You’ll now be able to connect to the local PostgreSQL server from the postgres system account. The psql program is the PostgreSQL client:

sle12:~ # su postgres
postgres@sle12:~> psql
psql (9.3.9)
Type “help” for help.

postgres=#

Now to set a password for the postgres super user, use the \password command, as follows:

postgres=# \password
Enter new password:
Enter it again:

You can quit the psql client using the \q command:

postgres=# \q

Configuring PostgreSQL

To end up with a well configured PostgreSQL server, there are a few key configuration settings that we should change. The PostgreSQL configuration file can be found at /var/lib/pgsql/data/postgresql.conf.

Firstly we probably want to configure network access to PostgreSQL by changing the following:

listen_addresses = ‘*’
port = 5432
max_connections = 100

We’ll also want to increase the amount of information which is stored in the WAL logs. This is to allow us to use replication and backup tools. It’s recommended to set this up from the start to avoid having to reconfigure your server in the future.

wal_level = hot_standby
full_page_writes = on
max_wal_senders = 10
wal_keep_segments = 1000
hot_standby = on
hot_standby_feedback = on

It is also suggested to configure logging. I tend to favour rather verbose logging, primarily as the information is invaluable when trying to track down problems: people cannot argue against data. However on a busy server this will use a fair amount of disk space.

log_destination = ‘stderr’
logging_collector = on
log_directory = ‘pg_log’
log_filename = ‘postgresql-%Y-%m-%d_%H%M%S.log’
log_file_mode = 0600
log_truncate_on_rotation = off
log_rotation_age = 1d
log_rotation_size = 1GB
client_min_messages = notice
log_min_messages = warning
log_min_error_statement = error
log_min_duration_statement = 0
log_checkpoints = on
log_line_prefix = ‘%t [%p]: [%l-1] user=%u,db=%d ‘
log_temp_files = 0
log_lock_waits = on
log_duration = on
log_connections = on
log_disconnections = on
log_timezone = UTC
log_statement = ‘all’

Once you’ve made these changes to `/var/lib/pgsql/data/postgresql.conf` make sure you restart PostgreSQL using:

sle12:~ # systemctl restart postgresql

PostgreSQL Access Controls

A separate configuration file is used to configure host based access. The /var/lib/pgsql/data/pg_hba.conf file configures which hosts are permitted to connect to PostgreSQL and how the users must authenticate.

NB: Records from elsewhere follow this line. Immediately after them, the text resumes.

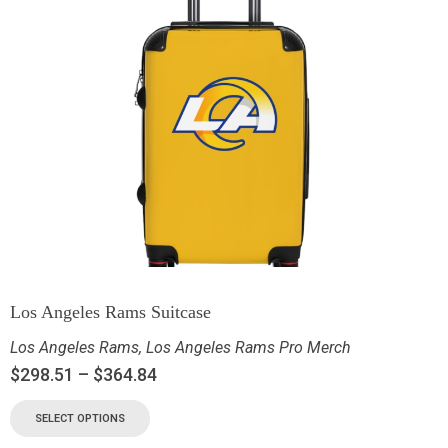
Los Angeles Rams Suitcase
Los Angeles Rams
,
Los Angeles Rams Pro Merch
$
298.51
–
$
364.84
SELECT OPTIONS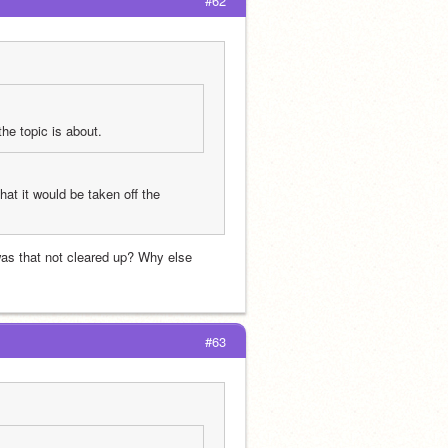
#62
the topic is about.
hat it would be taken off the 
was that not cleared up? Why else 
#63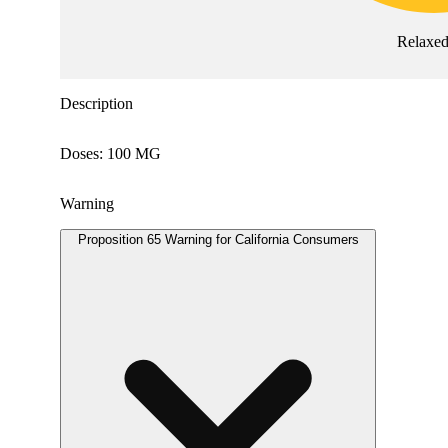
Relaxe
Description
Doses: 100 MG
Warning
Proposition 65 Warning for California Consumers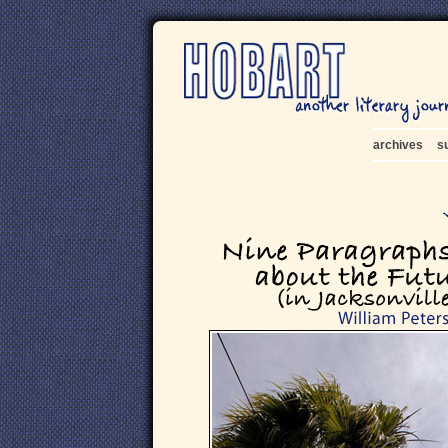
archives
s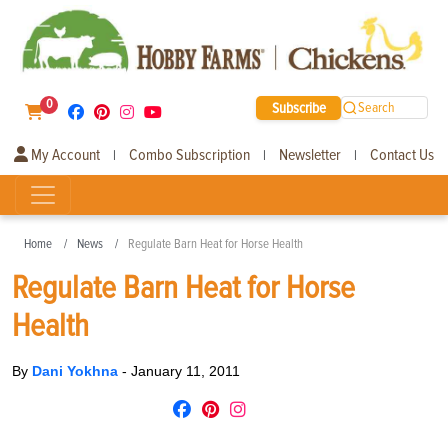
0
Subscribe
Search
My Account
Combo Subscription
Newsletter
Contact Us
|
|
|
Home
News
Regulate Barn Heat for Horse Health
Regulate Barn Heat for Horse
Health
By
Dani Yokhna
-
January 11, 2011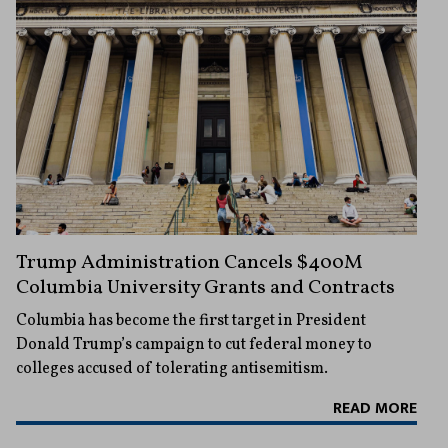
Trump Administration Cancels $400M
Columbia University Grants and Contracts
Columbia has become the first target in President
Donald Trump’s campaign to cut federal money to
colleges accused of tolerating antisemitism.
READ MORE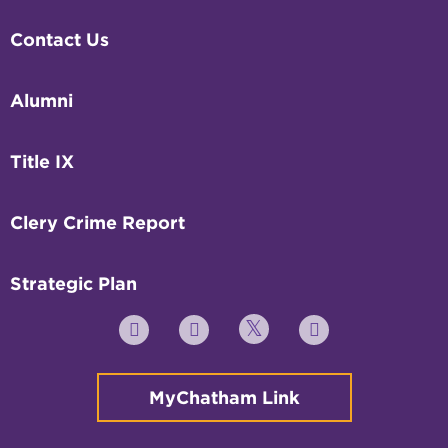
Contact Us
Alumni
Title IX
Clery Crime Report
Strategic Plan
Twitter
YouTube
Facebook
Instagram
MyChatham Link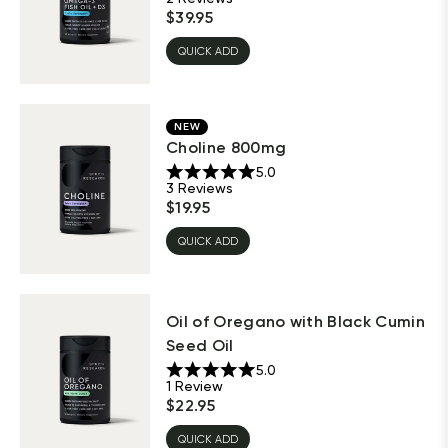
$
39.95
QUICK ADD
NEW
Choline 800mg
5.0
3
Reviews
$
19.95
QUICK ADD
Oil of Oregano with Black Cumin
Seed Oil
5.0
1
Review
$
22.95
QUICK ADD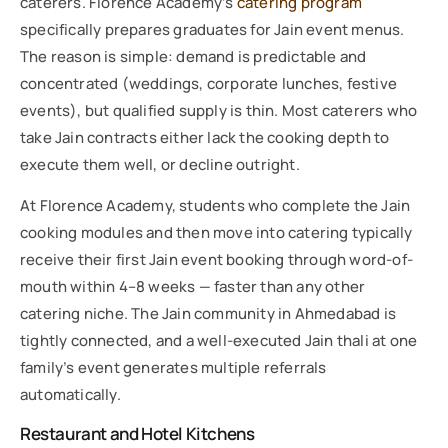
caterers. Florence Academy’s
catering program
specifically prepares graduates for Jain event menus.
The reason is simple: demand is predictable and
concentrated (weddings, corporate lunches, festive
events), but qualified supply is thin. Most caterers who
take Jain contracts either lack the cooking depth to
execute them well, or decline outright.
At Florence Academy, students who complete the Jain
cooking modules and then move into catering typically
receive their first Jain event booking through word-of-
mouth within 4–8 weeks — faster than any other
catering niche. The Jain community in Ahmedabad is
tightly connected, and a well-executed Jain thali at one
family’s event generates multiple referrals
automatically.
Restaurant and Hotel Kitchens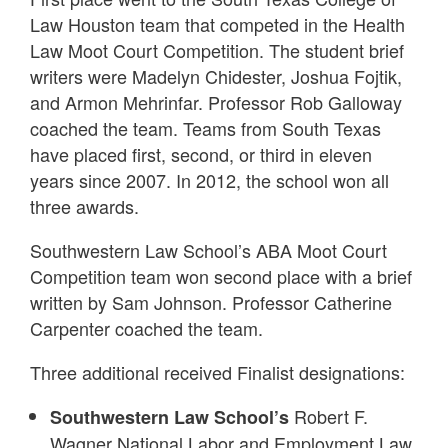
Law Houston team that competed in the Health
Law Moot Court Competition. The student brief
writers were Madelyn Chidester, Joshua Fojtik,
and Armon Mehrinfar. Professor Rob Galloway
coached the team. Teams from South Texas
have placed first, second, or third in eleven
years since 2007. In 2012, the school won all
three awards.
Southwestern Law School’s ABA Moot Court
Competition team won second place with a brief
written by Sam Johnson. Professor Catherine
Carpenter coached the team.
Three additional received Finalist designations:
Robert F.
Southwestern Law School’s
Wagner National Labor and Employment Law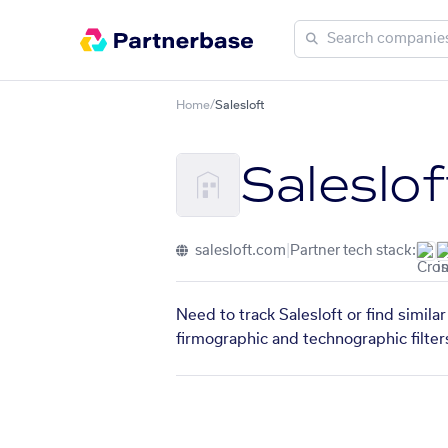
Home
/
Salesloft
Saleslof
salesloft.com
|
Partner tech stack:
Need to track Salesloft or find simil
firmographic and technographic filter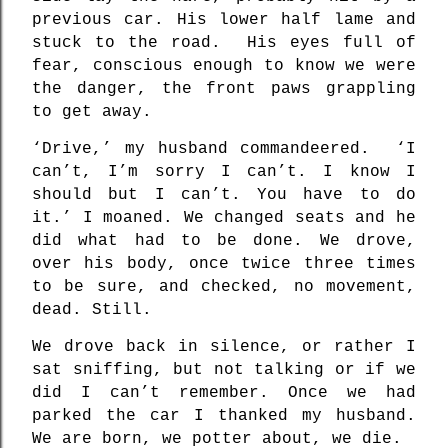
previous car. His lower half lame and
stuck to the road.
His eyes full of
fear, conscious enough to know we were
the danger, the front paws grappling
to get away.
‘Drive,’ my husband commandeered.
‘I
can’t, I’m sorry I can’t. I know I
should but I can’t. You have to do
it.’ I moaned. We changed seats and he
did what had to be done. We drove,
over his body, once twice three times
to be sure, and checked, no movement,
dead. Still.
We drove back in silence, or rather I
sat sniffing, but not talking or if we
did I can’t remember. Once we had
parked the car I thanked my husband.
We are born, we potter about, we die.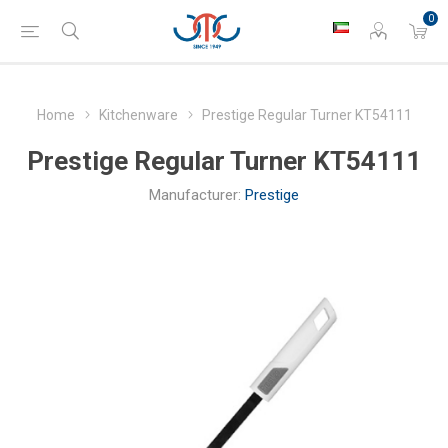
0
Home
Kitchenware
Prestige Regular Turner KT54111
Prestige Regular Turner KT54111
Manufacturer:
Prestige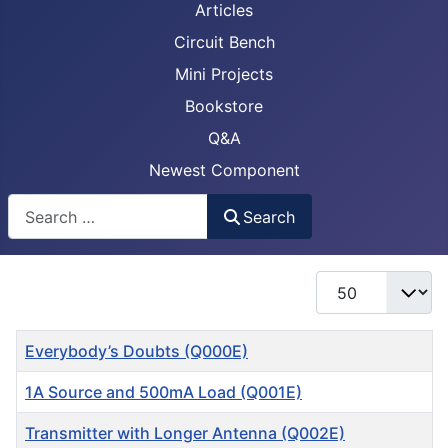
Articles
Circuit Bench
Mini Projects
Bookstore
Q&A
Newest Component
Busca
Search
Display #
Title
Everybody’s Doubts (Q000E)
1A Source and 500mA Load (Q001E)
Transmitter with Longer Antenna (Q002E)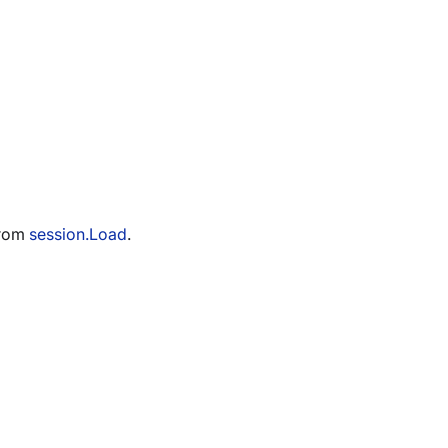
from
session.Load
.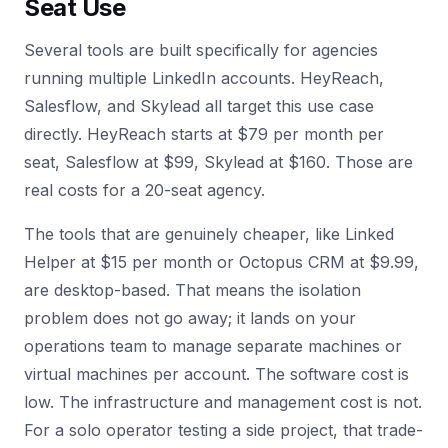
Seat Use
Several tools are built specifically for agencies
running multiple LinkedIn accounts. HeyReach,
Salesflow, and Skylead all target this use case
directly. HeyReach starts at $79 per month per
seat, Salesflow at $99, Skylead at $160. Those are
real costs for a 20-seat agency.
The tools that are genuinely cheaper, like Linked
Helper at $15 per month or Octopus CRM at $9.99,
are desktop-based. That means the isolation
problem does not go away; it lands on your
operations team to manage separate machines or
virtual machines per account. The software cost is
low. The infrastructure and management cost is not.
For a solo operator testing a side project, that trade-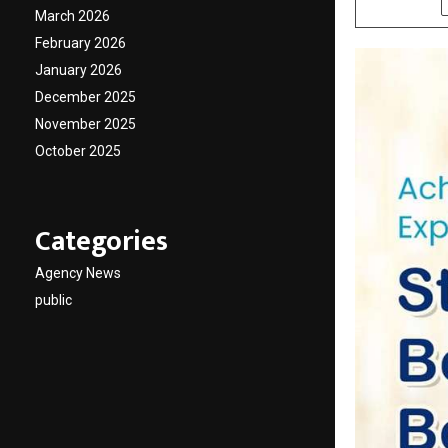
March 2026
February 2026
January 2026
December 2025
November 2025
October 2025
Categories
Agency News
public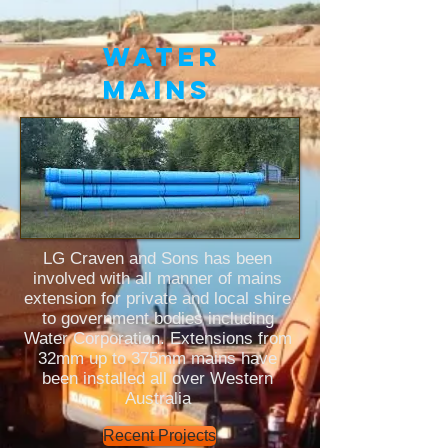
WATER
MAINS
LG Craven and Sons has been
involved with all manner of mains
extension for private and local shire
to government bodies including
W
ater Corp
oration. Extensions from
32mm up to 375mm mains have
been installed all over Western
Australia
Recent Projects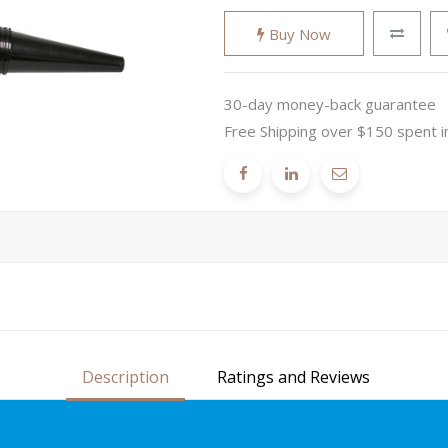
Buy Now
30-day money-back guarantee
Free Shipping over $150 spent i
Description
Ratings and Reviews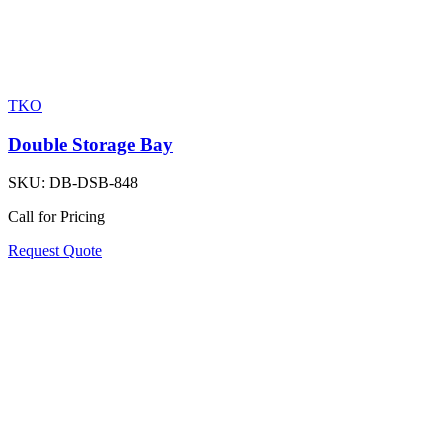
TKO
Double Storage Bay
SKU:
DB-DSB-848
Call for Pricing
Request Quote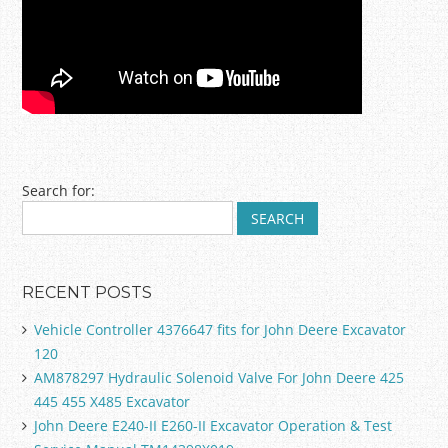
Post navigation
Search for:
RECENT POSTS
Vehicle Controller 4376647 fits for John Deere Excavator
120
AM878297 Hydraulic Solenoid Valve For John Deere 425
445 455 X485 Excavator
John Deere E240-II E260-II Excavator Operation & Test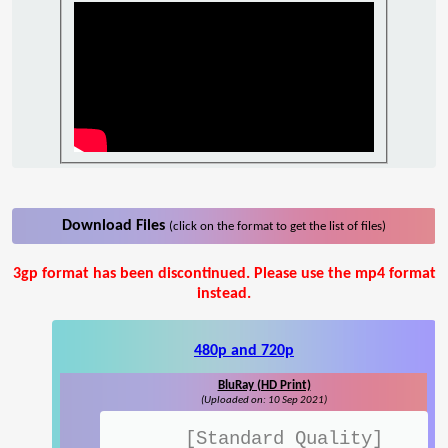
Download Files
(click on the format to get the list of files)
3gp format has been discontinued. Please use the mp4 format
instead.
480p and 720p
BluRay (HD Print)
(Uploaded on: 10 Sep 2021)
[Standard Quality]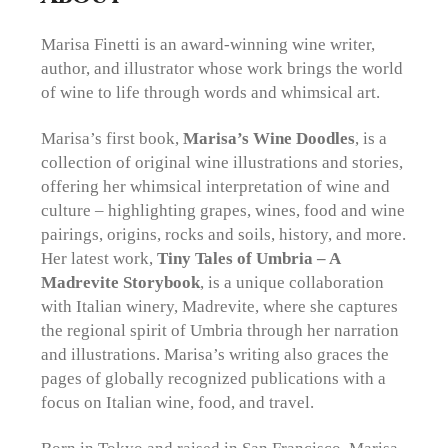
Marisa Finetti is an award-winning wine writer,
author, and illustrator whose work brings the world
of wine to life through words and whimsical art.
Marisa’s first book,
Marisa’s Wine Doodles
, is a
collection of original wine illustrations and stories,
offering her whimsical interpretation of wine and
culture – highlighting grapes, wines, food and wine
pairings, origins, rocks and soils, history, and more.
Her latest work,
Tiny Tales of Umbria – A
Madrevite Storybook
, is a unique collaboration
with Italian winery, Madrevite, where she captures
the regional spirit of Umbria through her narration
and illustrations. Marisa’s
writing also graces the
pages of globally recognized publications with a
focus on Italian wine, food, and travel.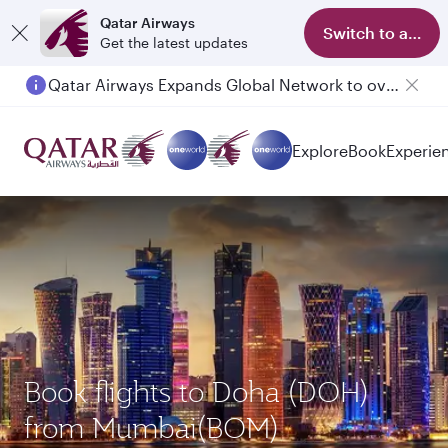
Qatar Airways
Switch to app
Get the latest updates
Qatar Airways Expands Global Network to over 160 Destinations
Passengers flying between Doha and Auckland on QR914 and QR915
Explore
Book
Experie
Book flights to Doha (DOH)
from Mumbai(BOM)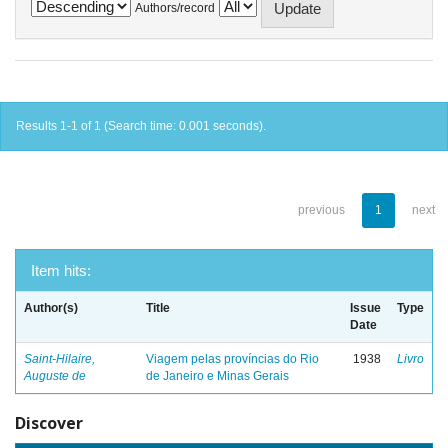
Authors/record
Results 1-1 of 1 (Search time: 0.001 seconds).
previous
1
next
Item hits:
Author(s)
Title
Issue
Type
Date
Saint-Hilaire,
Viagem pelas províncias do Rio
1938
Livro
Auguste de
de Janeiro e Minas Gerais
Discover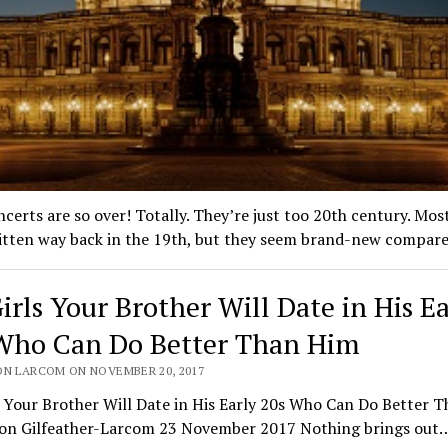
certs are so over! Totally. They’re just too 20th century. Mos
itten way back in the 19th, but they seem brand-new compa
irls Your Brother Will Date in His Ea
Who Can Do Better Than Him
ON LARCOM ON NOVEMBER 20, 2017
s Your Brother Will Date in His Early 20s Who Can Do Better 
son Gilfeather-Larcom 23 November 2017 Nothing brings out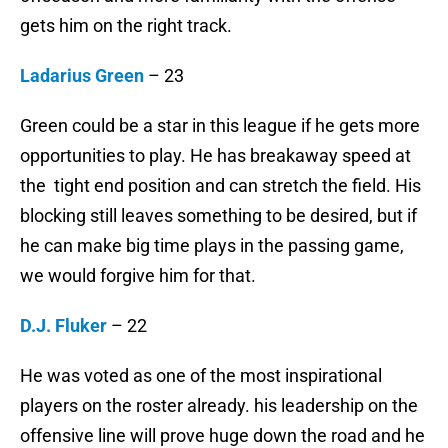
gets him on the right track.
Ladarius Green
– 23
Green could be a star in this league if he gets more
opportunities to play. He has breakaway speed at
the tight end position and can stretch the field. His
blocking still leaves something to be desired, but if
he can make big time plays in the passing game,
we would forgive him for that.
D.J. Fluker
– 22
He was voted as one of the most inspirational
players on the roster already. his leadership on the
offensive line will prove huge down the road and he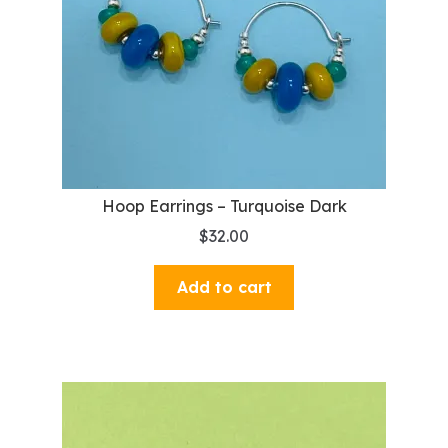
Hoop Earrings – Turquoise Dark
$
32.00
Add to cart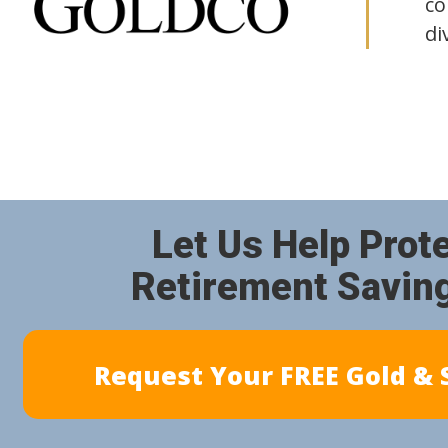
co
di
Let Us Help Prot
Retirement Savin
Request Your FREE Gold & S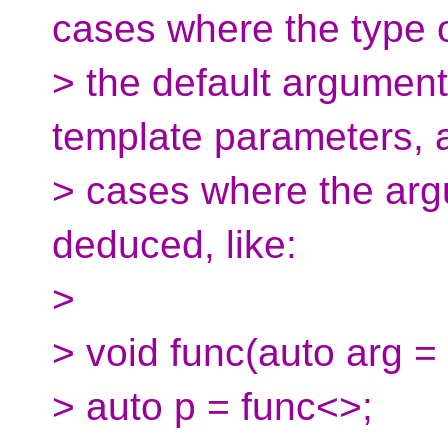
cases where the type 
> the default argumen
template parameters, 
> cases where the arg
deduced, like:
>
> void func(auto arg = 
> auto p = func<>;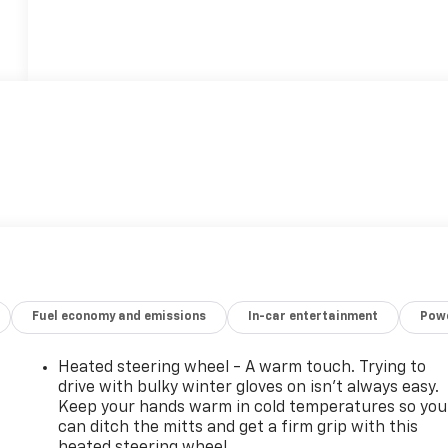
Fuel economy and emissions
In-car entertainment
Powe
Heated steering wheel - A warm touch. Trying to
drive with bulky winter gloves on isn't always easy.
Keep your hands warm in cold temperatures so you
can ditch the mitts and get a firm grip with this
heated steering wheel.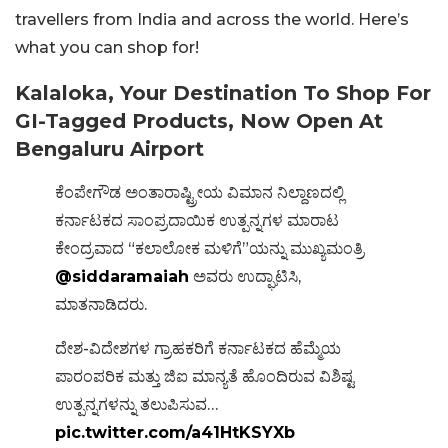
travellers from India and across the world. Here’s
what you can shop for!
Kalaloka, Your Destination To Shop For
GI-Tagged Products, Now Open At
Bengaluru Airport
ಕೆಂಪೇಗೌಡ ಅಂತಾರಾಷ್ಟ್ರೀಯ ವಿಮಾನ ನಿಲ್ದಾಣದಲ್ಲಿ
ಕರ್ನಾಟಕದ ಸಾಂಪ್ರದಾಯಿಕ ಉತ್ಪನ್ನಗಳ ಮಾರಾಟ
ಕೇಂದ್ರವಾದ “ಕಲಾಲೋಕ ಮಳಿಗೆ”ಯನ್ನು ಮುಖ್ಯಮಂತ್ರಿ
@siddaramaiah
ಅವರು ಉದ್ಘಾಟಿಸಿ,
ಮಾತನಾಡಿದರು.
ದೇಶ-ವಿದೇಶಗಳ ಗ್ರಾಹಕರಿಗೆ ಕರ್ನಾಟಕದ ಹೆಮ್ಮೆಯ
ಪಾರಂಪರಿಕ ಮತ್ತು ಜಿಐ ಮಾನ್ಯತೆ ಹೊಂದಿರುವ ವಿಶಿಷ್ಟ
ಉತ್ಪನ್ನಗಳನ್ನು ತಲುಪಿಸುವ…
pic.twitter.com/a41HtKSYXb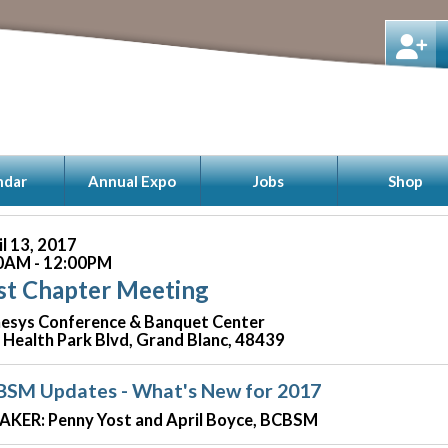
ndar
Annual Expo
Jobs
Shop
il 13, 2017
0AM - 12:00PM
st Chapter Meeting
esys Conference & Banquet Center
 Health Park Blvd, Grand Blanc, 48439
BSM Updates - What's New for 2017
AKER: Penny Yost and April Boyce, BCBSM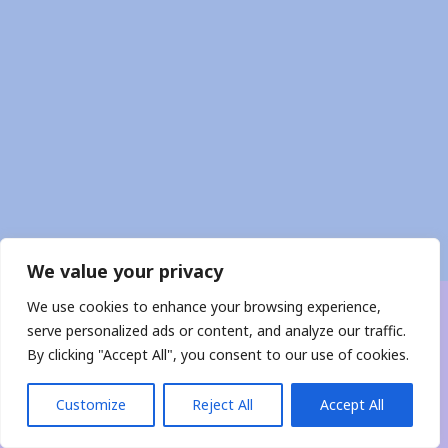
We value your privacy
We use cookies to enhance your browsing experience,
Copyright © 2026 CobraTone
serve personalized ads or content, and analyze our traffic.
By clicking "Accept All", you consent to our use of cookies.
Contact Me
Customize
Reject All
Accept All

If we want to permit remote hosts to login, using MD5 encrypted password auth, we would add the following entry:

host all all 10.1.1.0/24 md5

This will require all clients from the `10.1.1.0/24` network to provide a password which is hashed using MD5. If `md5` was changed to `trust` no password would need to be given.

When you change the `pg_hba.conf` file, you will need to get PostgreSQL to reload this configuration, this can be done without a restart using:

sle12:~ # systemctl reload postgresql

Tuning PostgreSQL

Performance tuning database servers is a massive topic in it’s own right, so stand back for the 5 minute PostgreSQL tuning guide. Tuning PostgreSQL is dependent upon both the server hardware and also the application, so this is very much a rough guide.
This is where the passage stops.